As a student at the College of Charleston, preservationist Patricia Ploehn walked by the former Coming Street YWCA almost every day.
She knew its history as a sanctuary for Black women during the Civil Rights movement. But what she didn’t know, is that the site is also home to a 1790s, public burial ground for the poor.
She quickly learned when her Alma Mater announced plans to build a new dorm.
“I don’t think it makes them look good,” said Ploehn. “They purchased the property with the intention of constructing a dorm on top of it.”
Student Housing
The college says it desperately needs more student housing. Some 12,000 students scrambled to find a place to live this year on a peninsula that’s average rent is $2500 a month.
“Right now, we can offer housing to about a third of our students,” said College of Charleston Chief of Staff Paul Patrick.
Patrick says the school did consider several sites before purchasing the property in January for $75 million. None, he says, provided enough density or was affordable.
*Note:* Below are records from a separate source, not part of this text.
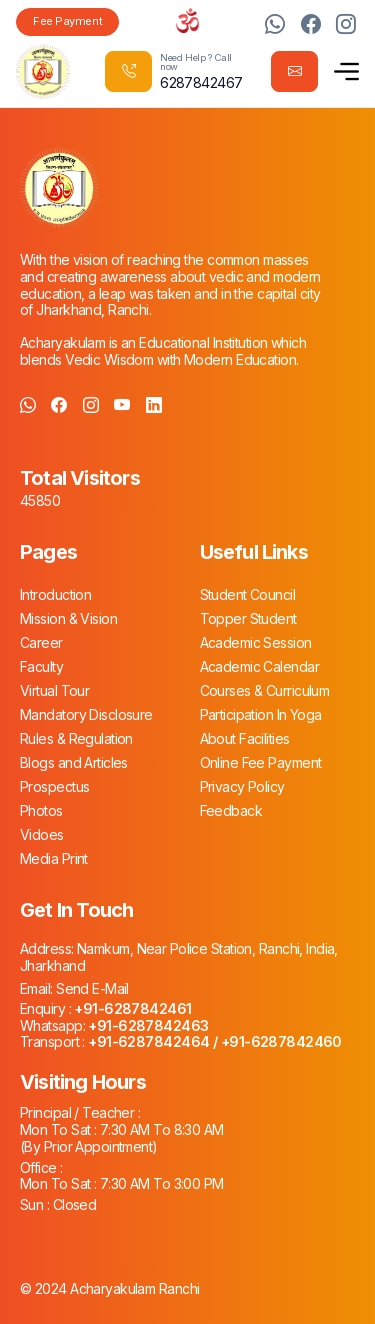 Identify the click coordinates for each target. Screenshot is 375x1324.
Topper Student (248, 618)
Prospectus (54, 786)
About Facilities (245, 738)
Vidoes (42, 834)
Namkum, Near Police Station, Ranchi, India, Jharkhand (179, 957)
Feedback (231, 810)
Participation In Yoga (261, 714)
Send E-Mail (91, 988)
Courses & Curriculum (265, 690)
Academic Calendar (259, 666)
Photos (41, 810)
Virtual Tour (54, 690)
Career (41, 642)
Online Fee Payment (261, 762)
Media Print (54, 858)
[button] (346, 71)
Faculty (41, 666)
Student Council (248, 594)
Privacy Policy (242, 786)
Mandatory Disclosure (86, 714)
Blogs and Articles (74, 762)
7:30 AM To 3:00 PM (159, 1183)
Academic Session (256, 642)
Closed (72, 1204)
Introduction (55, 594)
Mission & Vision (68, 618)
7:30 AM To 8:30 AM (159, 1129)
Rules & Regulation (76, 738) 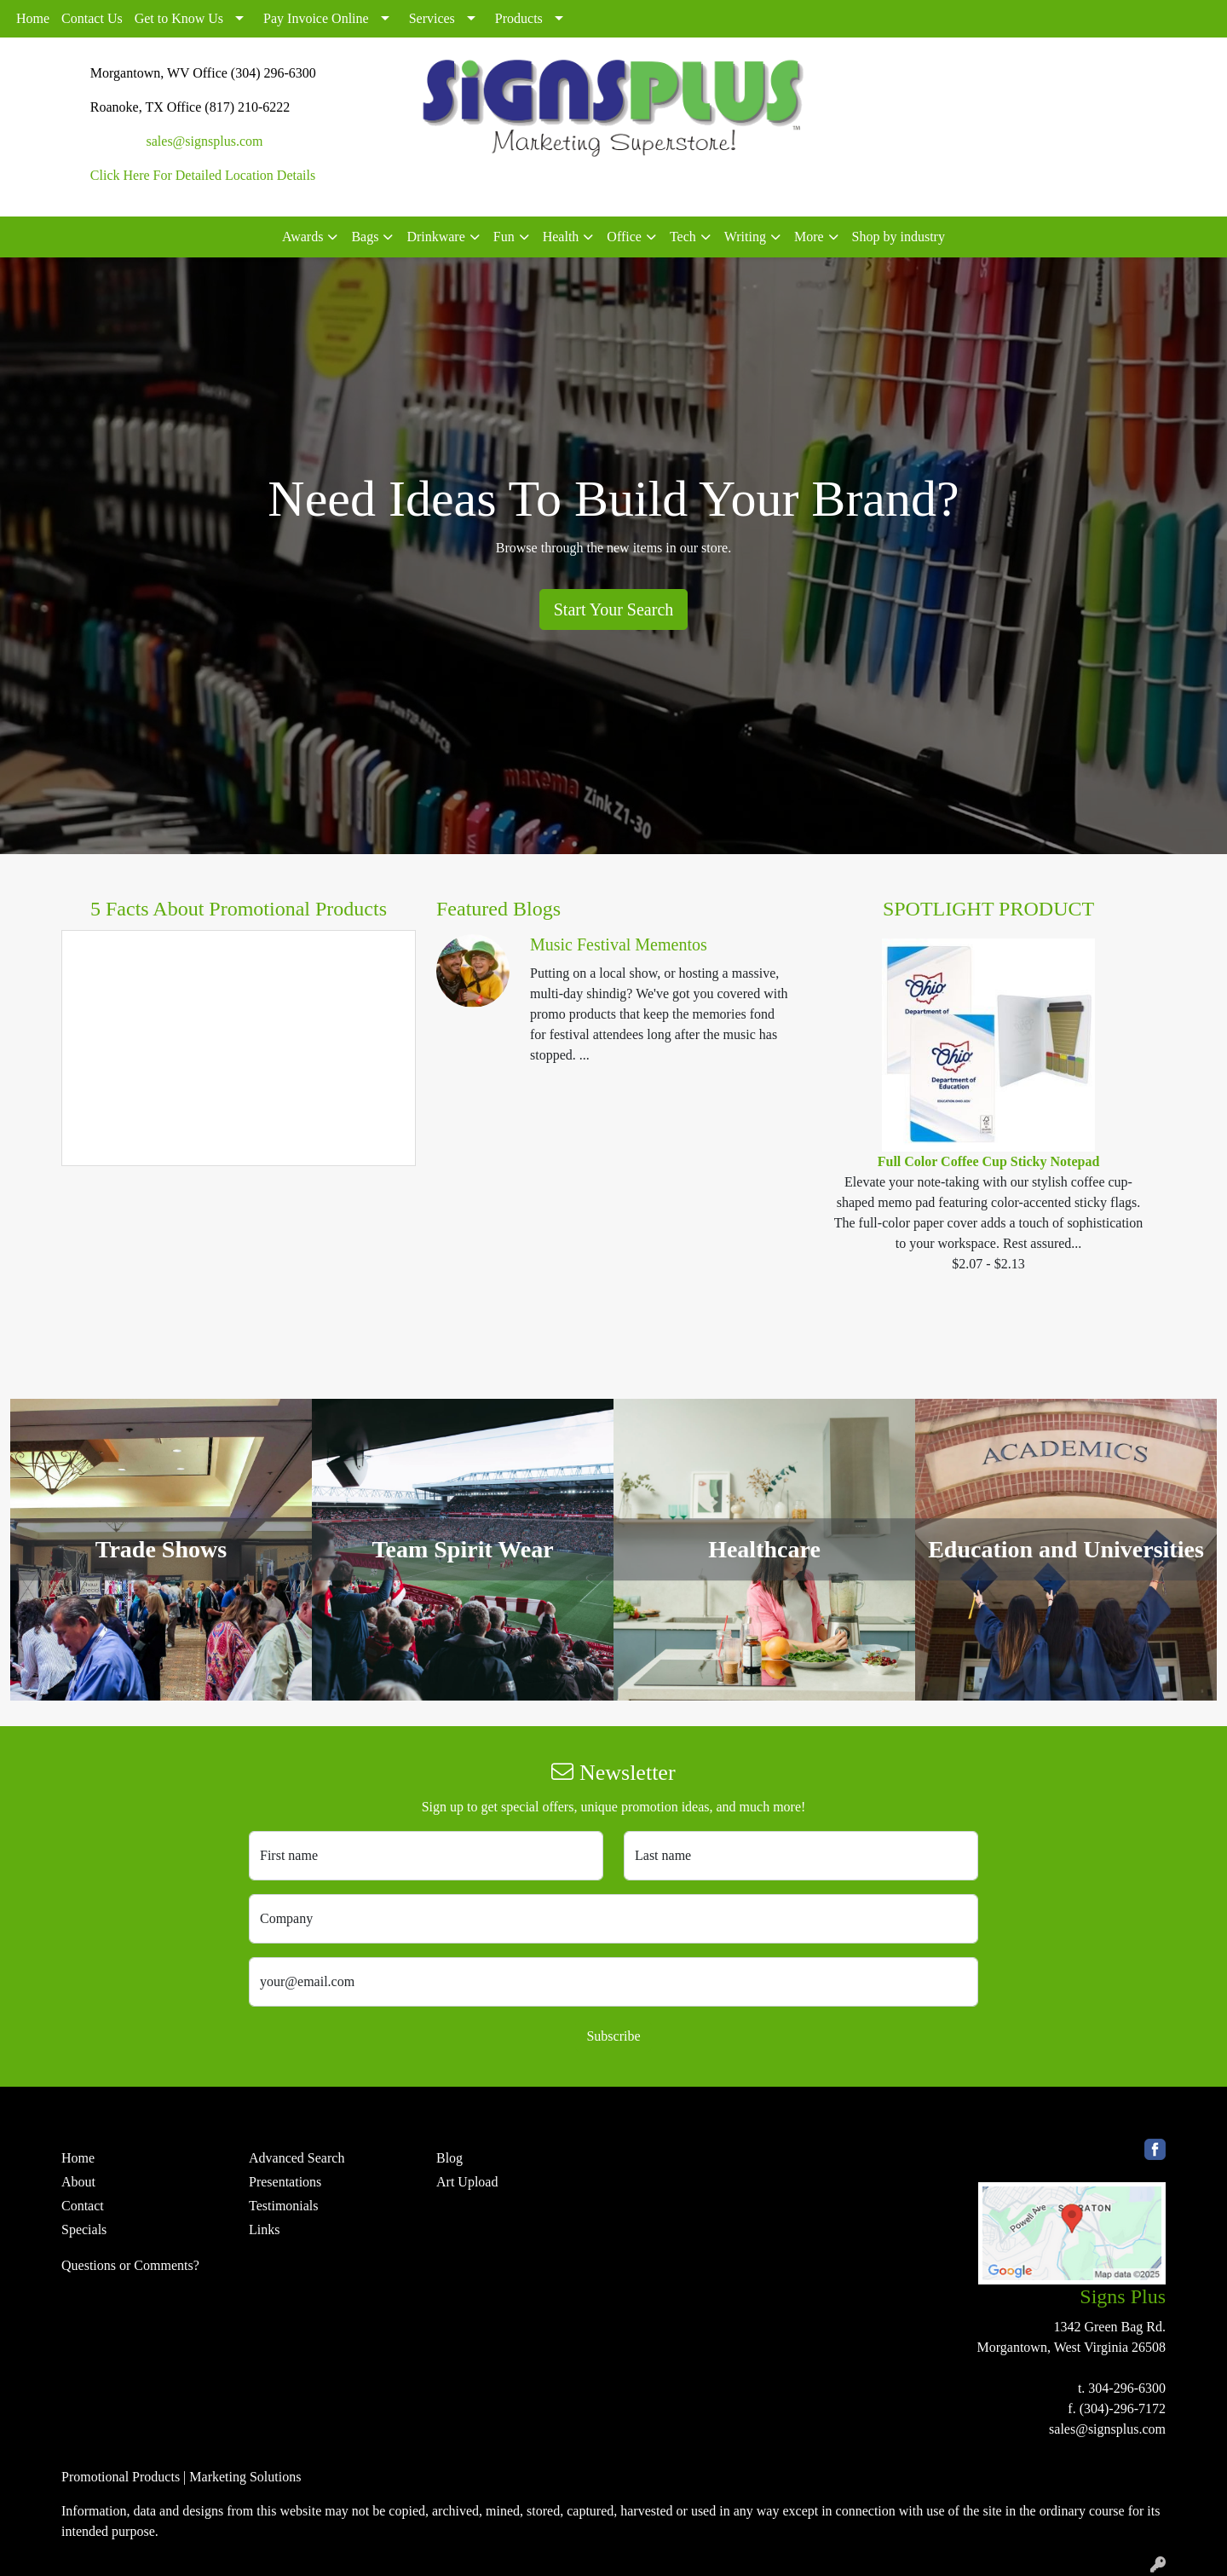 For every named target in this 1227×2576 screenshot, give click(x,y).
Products (519, 18)
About (78, 2182)
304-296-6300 (1127, 2388)
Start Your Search (614, 609)
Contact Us (92, 18)
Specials (84, 2229)
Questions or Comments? (130, 2265)
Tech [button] (683, 236)
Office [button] (624, 236)
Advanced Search (296, 2158)
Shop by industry (898, 236)
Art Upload (467, 2182)
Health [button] (561, 236)
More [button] (809, 236)
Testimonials (284, 2205)
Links (264, 2229)
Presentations (285, 2182)
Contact (82, 2205)
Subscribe (613, 2036)
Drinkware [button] (435, 236)
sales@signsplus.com (205, 141)
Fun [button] (504, 236)
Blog (449, 2158)
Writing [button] (745, 236)
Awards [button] (302, 236)
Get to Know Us (179, 18)
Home (32, 18)
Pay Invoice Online (316, 18)
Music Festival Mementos (618, 944)
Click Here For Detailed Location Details (202, 175)
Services (432, 18)
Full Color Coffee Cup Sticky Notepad (989, 1161)
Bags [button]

A burial ground for the poor
But the college’s own research shows the old cemetery is where the city’s poor were buried, as many as 12 thousand people, between 1794 and 1807. They likely include strangers, immigrants, orphans, free and enslaved Africans.
Their remains could hold untold history says Preservation Society of Charleston President Brian Turner. He points out, the public cemetery quickly filled between 1804 and 1807, just before the importation of Africans was prohibited in 1808.
“What was happening in Charleston in those pivotal years was really a mad dash to import as many Africans as possible,” said Turner.
By then, slave ships had been forbidden from throwing bodies overboard. Turner says Africans who died during the transatlantic journey or upon arrival at Gadsden’s Wharf, could also be interred.
Much of the research the college commissioned was done before it purchased the land.
“They have known of those bodies much longer than they told the community," said Dr. Millicent Brown. “That’s a more heinous kind of disrespect.”
Protect and Respect the Bodies
As a teenager, Brown was on the front lines of desegregating Charleston County public schools. Today, she doesn’t want a single body moved from the historic cemetery.
But that’s what the college plans to do, exhume remains if found.
“How did it end up purchasing a burial ground and have no plans on preserving it,” said 25-year-old James Njonjo.
Njonjo and others, like Dr. Brown, have put together a coalition called, “Protect and Respect the Bodies”. The group waved signs in protest as the college held a public meeting last month, sharing its plans for opening a new dorm on the site by 2028.

“It is our moral responsibility to take care of our ancestors, all of them, no matter who they are,” said Lasheia Oubre.
Oubre was part of the Anson Street African Burial Ground Project which helped honor the remains of 36 people of African descent who were discovered in 2013 while the Charleston Gaillard Center was being built.
She and other members of “Protect and Respect the Bodies” want the city to get involved.
As for the college, Patrick says if remains are found, they will be treated with respect. But he can’t say where they would be re-interred or if DNA would be used. He insists the school will know more once it digs. It's demolishing the YWCA next month.
So, is there anything the school could find that would change its mind?
“I don’t know that I ever want to talk in absolutes, but we certainly remain committed to a residence hall project at this site,” said Patrick.

Lessons learned from NY
James Newhard is an archeologist who teaches at the college. He hopes the school will learn from the site and restore dignity to people who were treated less than.
“We have an opportunity here to provide personhood and return personhood to the individuals interred,” said Newhard.
Newhard says the site reminds him of New York’s African Burial Ground, the oldest and largest known excavated burial ground of free and enslaved Africans in the nation.
It's where the discovery of mass graves during the 1990s halted a federal building project and inspired a national monument.
“What New York went through was painful, difficult and expensive,” said Dr. Michael Blakey who led a team that studied remains.
The experience, he says, was also educational.
“Informed consent is the fundamental, ethical principle that should apply to the treatment of human remains.”
Blakey says descendent families should be informed and have a say about remains, as should anyone who cares, including a community.
The College will hold its next public meeting about student housing Sept. 22, from 6-7:30 p.m. at the School of Natural and Environmental Sciences.